Start of AVAILABLE DATA
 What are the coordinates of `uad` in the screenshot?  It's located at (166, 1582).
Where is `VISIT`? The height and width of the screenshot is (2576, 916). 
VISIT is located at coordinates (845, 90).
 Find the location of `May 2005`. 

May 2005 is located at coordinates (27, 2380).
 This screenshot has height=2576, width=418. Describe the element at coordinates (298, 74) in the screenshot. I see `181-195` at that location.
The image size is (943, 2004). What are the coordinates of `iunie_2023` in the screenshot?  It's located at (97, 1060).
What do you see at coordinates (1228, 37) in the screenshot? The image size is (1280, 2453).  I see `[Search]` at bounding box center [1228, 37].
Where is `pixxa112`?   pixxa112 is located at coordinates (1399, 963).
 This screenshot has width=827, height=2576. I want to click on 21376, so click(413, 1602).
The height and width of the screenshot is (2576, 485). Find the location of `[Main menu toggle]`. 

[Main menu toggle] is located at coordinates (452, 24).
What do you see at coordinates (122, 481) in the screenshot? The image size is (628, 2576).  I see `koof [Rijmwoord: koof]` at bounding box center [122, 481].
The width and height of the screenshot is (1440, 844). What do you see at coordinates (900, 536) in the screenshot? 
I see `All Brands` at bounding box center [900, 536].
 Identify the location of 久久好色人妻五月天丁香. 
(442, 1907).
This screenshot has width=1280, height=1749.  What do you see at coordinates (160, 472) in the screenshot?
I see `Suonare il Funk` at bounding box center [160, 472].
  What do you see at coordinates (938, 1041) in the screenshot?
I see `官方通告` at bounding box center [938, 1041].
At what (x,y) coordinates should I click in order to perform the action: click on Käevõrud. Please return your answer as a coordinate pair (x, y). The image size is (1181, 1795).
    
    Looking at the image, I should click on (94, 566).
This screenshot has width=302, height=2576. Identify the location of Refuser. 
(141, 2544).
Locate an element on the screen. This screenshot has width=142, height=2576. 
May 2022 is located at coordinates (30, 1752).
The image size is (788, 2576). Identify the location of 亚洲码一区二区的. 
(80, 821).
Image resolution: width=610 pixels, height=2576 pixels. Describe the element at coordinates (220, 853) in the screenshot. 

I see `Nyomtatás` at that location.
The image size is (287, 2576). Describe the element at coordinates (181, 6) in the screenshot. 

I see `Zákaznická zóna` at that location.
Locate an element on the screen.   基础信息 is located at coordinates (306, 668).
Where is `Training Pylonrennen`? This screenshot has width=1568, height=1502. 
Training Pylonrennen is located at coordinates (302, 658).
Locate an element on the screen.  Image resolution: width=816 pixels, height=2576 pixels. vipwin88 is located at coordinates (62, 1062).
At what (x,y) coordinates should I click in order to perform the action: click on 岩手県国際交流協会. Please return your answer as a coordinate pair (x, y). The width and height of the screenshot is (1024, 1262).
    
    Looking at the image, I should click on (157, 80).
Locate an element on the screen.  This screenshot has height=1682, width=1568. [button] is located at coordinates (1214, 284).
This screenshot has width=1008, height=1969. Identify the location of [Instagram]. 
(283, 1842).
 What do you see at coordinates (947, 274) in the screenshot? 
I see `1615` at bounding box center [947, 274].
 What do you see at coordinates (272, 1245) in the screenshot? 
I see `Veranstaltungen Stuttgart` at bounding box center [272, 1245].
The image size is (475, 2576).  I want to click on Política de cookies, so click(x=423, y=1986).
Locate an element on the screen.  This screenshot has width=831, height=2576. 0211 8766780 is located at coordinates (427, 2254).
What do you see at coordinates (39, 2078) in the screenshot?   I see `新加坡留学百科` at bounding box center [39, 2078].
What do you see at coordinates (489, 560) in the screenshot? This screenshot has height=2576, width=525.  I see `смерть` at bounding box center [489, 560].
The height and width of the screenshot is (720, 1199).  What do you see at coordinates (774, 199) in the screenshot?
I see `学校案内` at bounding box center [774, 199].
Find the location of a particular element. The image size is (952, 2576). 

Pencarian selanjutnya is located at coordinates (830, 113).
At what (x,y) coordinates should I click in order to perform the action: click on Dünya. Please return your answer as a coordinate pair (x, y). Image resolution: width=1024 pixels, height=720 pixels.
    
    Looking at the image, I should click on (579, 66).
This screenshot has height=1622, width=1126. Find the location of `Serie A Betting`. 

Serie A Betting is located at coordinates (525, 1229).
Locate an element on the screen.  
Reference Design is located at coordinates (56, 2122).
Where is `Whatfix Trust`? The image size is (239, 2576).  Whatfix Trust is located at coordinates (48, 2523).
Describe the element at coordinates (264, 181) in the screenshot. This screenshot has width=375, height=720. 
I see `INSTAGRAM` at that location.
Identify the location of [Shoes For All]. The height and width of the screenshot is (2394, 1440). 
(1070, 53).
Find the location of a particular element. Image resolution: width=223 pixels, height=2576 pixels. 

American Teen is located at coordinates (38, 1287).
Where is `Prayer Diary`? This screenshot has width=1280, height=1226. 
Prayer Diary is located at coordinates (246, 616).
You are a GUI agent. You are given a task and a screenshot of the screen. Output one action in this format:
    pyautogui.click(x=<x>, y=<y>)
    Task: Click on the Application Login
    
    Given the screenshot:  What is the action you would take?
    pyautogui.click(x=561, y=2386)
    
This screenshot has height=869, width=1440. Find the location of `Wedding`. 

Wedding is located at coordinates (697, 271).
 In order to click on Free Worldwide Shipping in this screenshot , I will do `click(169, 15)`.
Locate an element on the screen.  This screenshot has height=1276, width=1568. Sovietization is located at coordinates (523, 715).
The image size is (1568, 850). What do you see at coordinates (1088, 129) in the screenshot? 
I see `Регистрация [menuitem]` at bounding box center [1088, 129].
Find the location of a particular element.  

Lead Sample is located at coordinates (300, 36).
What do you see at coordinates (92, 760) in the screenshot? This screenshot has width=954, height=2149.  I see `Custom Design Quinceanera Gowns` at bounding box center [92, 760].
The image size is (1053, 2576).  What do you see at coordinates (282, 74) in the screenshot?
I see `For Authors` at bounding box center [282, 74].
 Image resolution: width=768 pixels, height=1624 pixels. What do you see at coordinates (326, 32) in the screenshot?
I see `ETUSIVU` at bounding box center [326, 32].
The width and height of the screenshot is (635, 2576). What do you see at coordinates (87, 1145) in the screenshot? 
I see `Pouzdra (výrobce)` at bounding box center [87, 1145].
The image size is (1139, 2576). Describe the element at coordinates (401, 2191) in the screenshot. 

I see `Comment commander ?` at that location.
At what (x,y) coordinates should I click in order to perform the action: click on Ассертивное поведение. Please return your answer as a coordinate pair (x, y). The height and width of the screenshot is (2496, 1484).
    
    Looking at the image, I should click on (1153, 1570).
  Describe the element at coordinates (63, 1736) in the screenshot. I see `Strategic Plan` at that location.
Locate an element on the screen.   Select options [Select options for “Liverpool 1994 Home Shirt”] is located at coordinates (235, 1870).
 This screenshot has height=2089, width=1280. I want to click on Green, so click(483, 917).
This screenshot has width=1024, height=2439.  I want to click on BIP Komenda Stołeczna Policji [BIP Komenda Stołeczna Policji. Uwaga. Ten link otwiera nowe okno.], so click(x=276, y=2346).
End of AVAILABLE DATA
TASK DIRECTIONS → Each entry above is to be returned exactly as given.

EXERCISE ANSWER →
 What are the coordinates of `uad` in the screenshot?  It's located at (166, 1582).
Where is `VISIT`? The height and width of the screenshot is (2576, 916). 
VISIT is located at coordinates (845, 90).
 Find the location of `May 2005`. 

May 2005 is located at coordinates (27, 2380).
 This screenshot has height=2576, width=418. Describe the element at coordinates (298, 74) in the screenshot. I see `181-195` at that location.
The image size is (943, 2004). What are the coordinates of `iunie_2023` in the screenshot?  It's located at (97, 1060).
What do you see at coordinates (1228, 37) in the screenshot? The image size is (1280, 2453).  I see `[Search]` at bounding box center [1228, 37].
Where is `pixxa112`?   pixxa112 is located at coordinates (1399, 963).
 This screenshot has width=827, height=2576. I want to click on 21376, so click(413, 1602).
The height and width of the screenshot is (2576, 485). Find the location of `[Main menu toggle]`. 

[Main menu toggle] is located at coordinates (452, 24).
What do you see at coordinates (122, 481) in the screenshot? The image size is (628, 2576).  I see `koof [Rijmwoord: koof]` at bounding box center [122, 481].
The width and height of the screenshot is (1440, 844). What do you see at coordinates (900, 536) in the screenshot? 
I see `All Brands` at bounding box center [900, 536].
 Identify the location of 久久好色人妻五月天丁香. 
(442, 1907).
This screenshot has width=1280, height=1749.  What do you see at coordinates (160, 472) in the screenshot?
I see `Suonare il Funk` at bounding box center [160, 472].
  What do you see at coordinates (938, 1041) in the screenshot?
I see `官方通告` at bounding box center [938, 1041].
At what (x,y) coordinates should I click in order to perform the action: click on Käevõrud. Please return your answer as a coordinate pair (x, y). The image size is (1181, 1795).
    
    Looking at the image, I should click on (94, 566).
This screenshot has width=302, height=2576. Identify the location of Refuser. 
(141, 2544).
Locate an element on the screen. This screenshot has width=142, height=2576. 
May 2022 is located at coordinates (30, 1752).
The image size is (788, 2576). Identify the location of 亚洲码一区二区的. 
(80, 821).
Image resolution: width=610 pixels, height=2576 pixels. Describe the element at coordinates (220, 853) in the screenshot. 

I see `Nyomtatás` at that location.
The image size is (287, 2576). Describe the element at coordinates (181, 6) in the screenshot. 

I see `Zákaznická zóna` at that location.
Locate an element on the screen.   基础信息 is located at coordinates (306, 668).
Where is `Training Pylonrennen`? This screenshot has width=1568, height=1502. 
Training Pylonrennen is located at coordinates (302, 658).
Locate an element on the screen.  Image resolution: width=816 pixels, height=2576 pixels. vipwin88 is located at coordinates (62, 1062).
At what (x,y) coordinates should I click in order to perform the action: click on 岩手県国際交流協会. Please return your answer as a coordinate pair (x, y). The width and height of the screenshot is (1024, 1262).
    
    Looking at the image, I should click on (157, 80).
Locate an element on the screen.  This screenshot has height=1682, width=1568. [button] is located at coordinates (1214, 284).
This screenshot has width=1008, height=1969. Identify the location of [Instagram]. 
(283, 1842).
 What do you see at coordinates (947, 274) in the screenshot? 
I see `1615` at bounding box center [947, 274].
 What do you see at coordinates (272, 1245) in the screenshot? 
I see `Veranstaltungen Stuttgart` at bounding box center [272, 1245].
The image size is (475, 2576).  I want to click on Política de cookies, so click(x=423, y=1986).
Locate an element on the screen.  This screenshot has width=831, height=2576. 0211 8766780 is located at coordinates (427, 2254).
What do you see at coordinates (39, 2078) in the screenshot?   I see `新加坡留学百科` at bounding box center [39, 2078].
What do you see at coordinates (489, 560) in the screenshot? This screenshot has height=2576, width=525.  I see `смерть` at bounding box center [489, 560].
The height and width of the screenshot is (720, 1199).  What do you see at coordinates (774, 199) in the screenshot?
I see `学校案内` at bounding box center [774, 199].
Find the location of a particular element. The image size is (952, 2576). 

Pencarian selanjutnya is located at coordinates (830, 113).
At what (x,y) coordinates should I click in order to perform the action: click on Dünya. Please return your answer as a coordinate pair (x, y). Image resolution: width=1024 pixels, height=720 pixels.
    
    Looking at the image, I should click on (579, 66).
This screenshot has height=1622, width=1126. Find the location of `Serie A Betting`. 

Serie A Betting is located at coordinates (525, 1229).
Locate an element on the screen.  
Reference Design is located at coordinates (56, 2122).
Where is `Whatfix Trust`? The image size is (239, 2576).  Whatfix Trust is located at coordinates (48, 2523).
Describe the element at coordinates (264, 181) in the screenshot. This screenshot has width=375, height=720. 
I see `INSTAGRAM` at that location.
Identify the location of [Shoes For All]. The height and width of the screenshot is (2394, 1440). 
(1070, 53).
Find the location of a particular element. Image resolution: width=223 pixels, height=2576 pixels. 

American Teen is located at coordinates (38, 1287).
Where is `Prayer Diary`? This screenshot has width=1280, height=1226. 
Prayer Diary is located at coordinates (246, 616).
You are a GUI agent. You are given a task and a screenshot of the screen. Output one action in this format:
    pyautogui.click(x=<x>, y=<y>)
    Task: Click on the Application Login
    
    Given the screenshot:  What is the action you would take?
    pyautogui.click(x=561, y=2386)
    
This screenshot has height=869, width=1440. Find the location of `Wedding`. 

Wedding is located at coordinates (697, 271).
 In order to click on Free Worldwide Shipping in this screenshot , I will do `click(169, 15)`.
Locate an element on the screen.  This screenshot has height=1276, width=1568. Sovietization is located at coordinates (523, 715).
The image size is (1568, 850). What do you see at coordinates (1088, 129) in the screenshot? 
I see `Регистрация [menuitem]` at bounding box center [1088, 129].
Find the location of a particular element.  

Lead Sample is located at coordinates (300, 36).
What do you see at coordinates (92, 760) in the screenshot? This screenshot has width=954, height=2149.  I see `Custom Design Quinceanera Gowns` at bounding box center [92, 760].
The image size is (1053, 2576).  What do you see at coordinates (282, 74) in the screenshot?
I see `For Authors` at bounding box center [282, 74].
 Image resolution: width=768 pixels, height=1624 pixels. What do you see at coordinates (326, 32) in the screenshot?
I see `ETUSIVU` at bounding box center [326, 32].
The width and height of the screenshot is (635, 2576). What do you see at coordinates (87, 1145) in the screenshot? 
I see `Pouzdra (výrobce)` at bounding box center [87, 1145].
The image size is (1139, 2576). Describe the element at coordinates (401, 2191) in the screenshot. 

I see `Comment commander ?` at that location.
At what (x,y) coordinates should I click in order to perform the action: click on Ассертивное поведение. Please return your answer as a coordinate pair (x, y). The height and width of the screenshot is (2496, 1484).
    
    Looking at the image, I should click on (1153, 1570).
  Describe the element at coordinates (63, 1736) in the screenshot. I see `Strategic Plan` at that location.
Locate an element on the screen.   Select options [Select options for “Liverpool 1994 Home Shirt”] is located at coordinates (235, 1870).
 This screenshot has height=2089, width=1280. I want to click on Green, so click(483, 917).
This screenshot has width=1024, height=2439.  I want to click on BIP Komenda Stołeczna Policji [BIP Komenda Stołeczna Policji. Uwaga. Ten link otwiera nowe okno.], so click(x=276, y=2346).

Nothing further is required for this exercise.